Şu çay dağıtan saçları ağarmış yaşlı adama bak. Görüyor musun? Sence hayatta ki amacı ne? Kitap yazmak? Kanserin çaresini bulmak? Öğrenmek? Hiçbiri değil, sende görüyorsun. Tek amacı yaşamak ve yaşatmak. Bunun için de para kazanmak. Ailesini geçindirebilmek. Para kazandığı ve ailesine bakabildiği sürece sorun yok. Hiçbir şeye karışmayacağı kesin gibi. İtiraz bile etmez. Çocuklarına iyi bir gelecek hazırlamak zorunda. Genlerini koruma içgüdüsü... Ya elinden herşeyi alırsan... Düşün? Neler yapar? Neler yapabilir? İlkellik bu denli ince bir çizginin üzerinde işte.
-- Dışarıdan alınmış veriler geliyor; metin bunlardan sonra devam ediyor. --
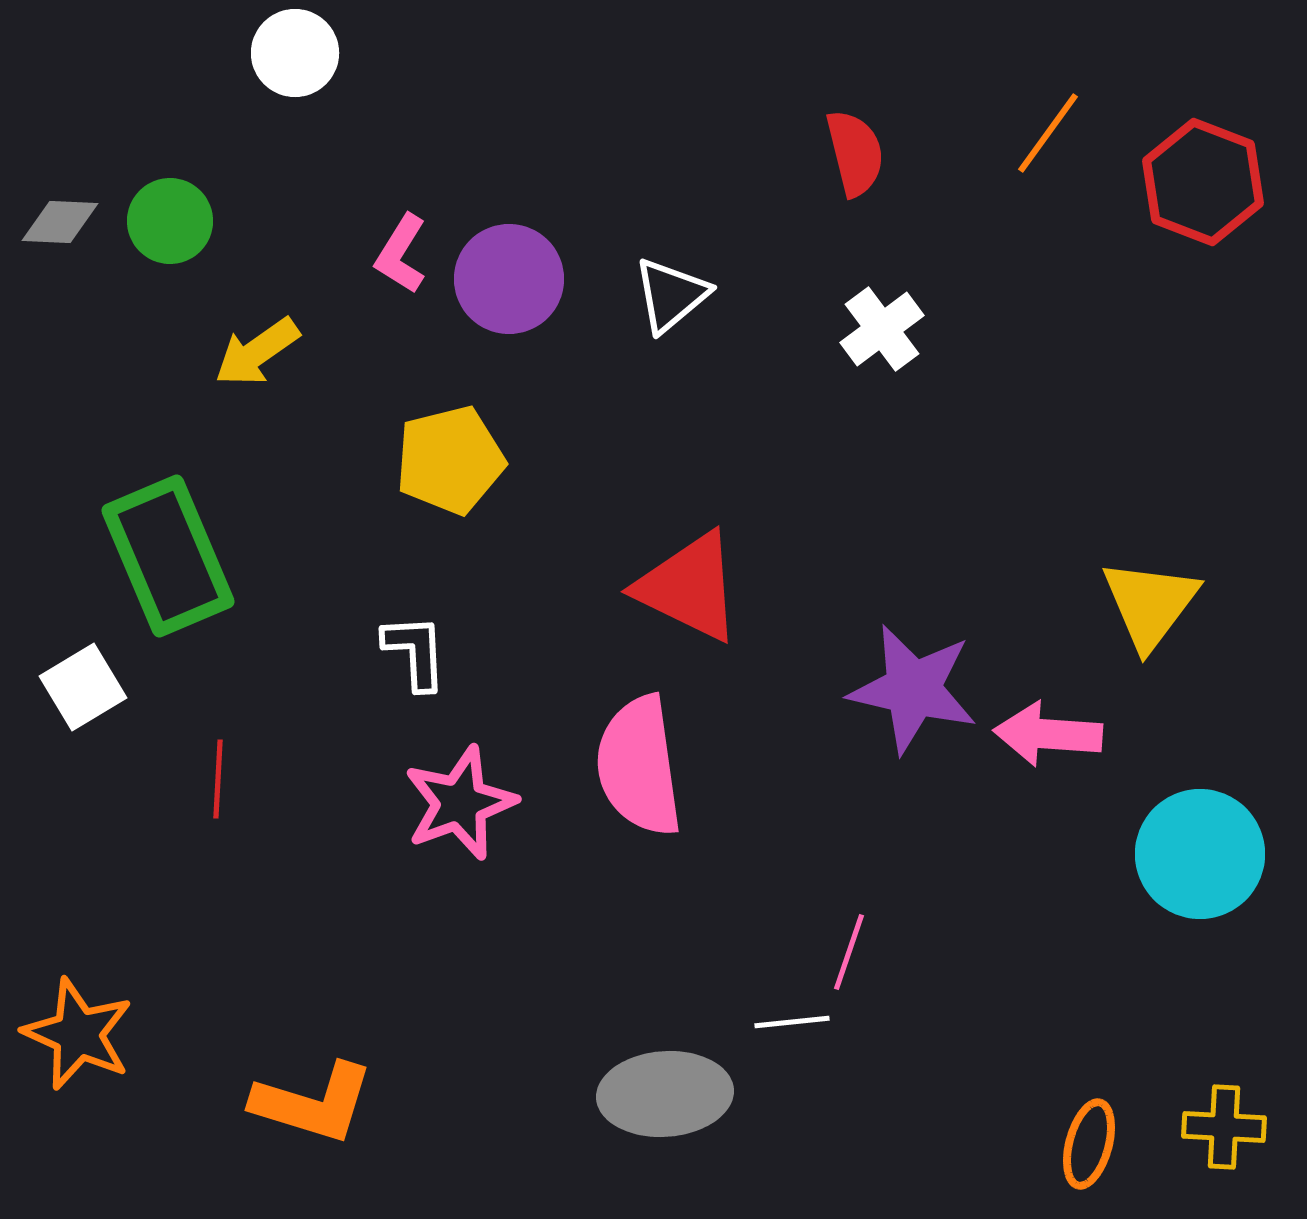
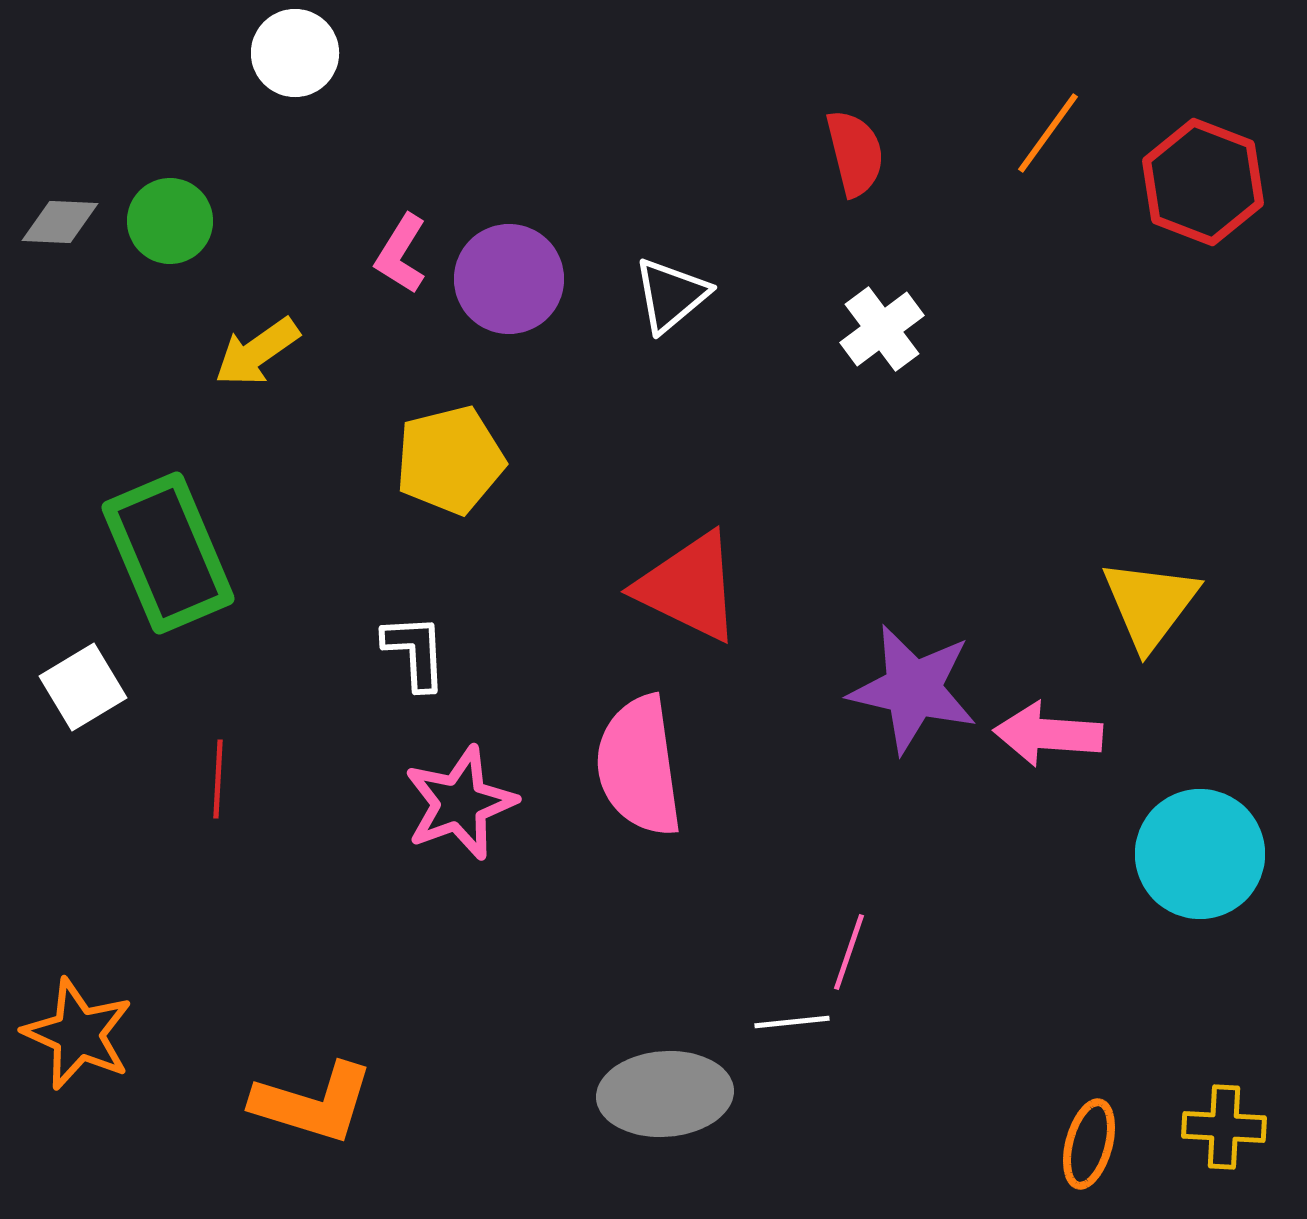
green rectangle: moved 3 px up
Eskiden mağaraların arasında mücadele vardı, şimdi ise taş binaların. Şuan arabayı icat etmek ile eski çağlarda tekerleği bulmak arasında hiçbir fark yok aslında. Sadece dünya daha çok kalabalıklaştı ve zevkine daha düşkün oldu.
Ben niye olmuşum ? Bilmem belki de gerçekten bir amacım yoktur. Ömrümü çalışarak, görmeyerek, katmayarak, hizmet ederek geçirir ve ölür, toprak olur giderim. Bakma aslında şu negatiflikte bile yaşamın temel prensiplerine dokunan bir durum var. Gübre oluyorum fena mı? İşe yaradığımız için sevinmeliyiz. Daha çok iz bırakmayı öğrendiğimiz gün cevaba daha da yaklaşacağımıza inanıyorum. Hayatın anlamından öte bazen nasıl hareket edebildiğimize, canlılığa bile şaşırıyorum. Bu arada geldik galiba.
- Biraz daha duralım.
- Havayı sevmeni de seviyorum senin.
- Ben de beni sevmeni seviyorum.
- ....
- Beni öpsene.
- ....
-Mandalina soyucam sana bugün.
- Umarım yalnız ölmeyiz.
YORUMLAR
Henüz yorum yapılmamış.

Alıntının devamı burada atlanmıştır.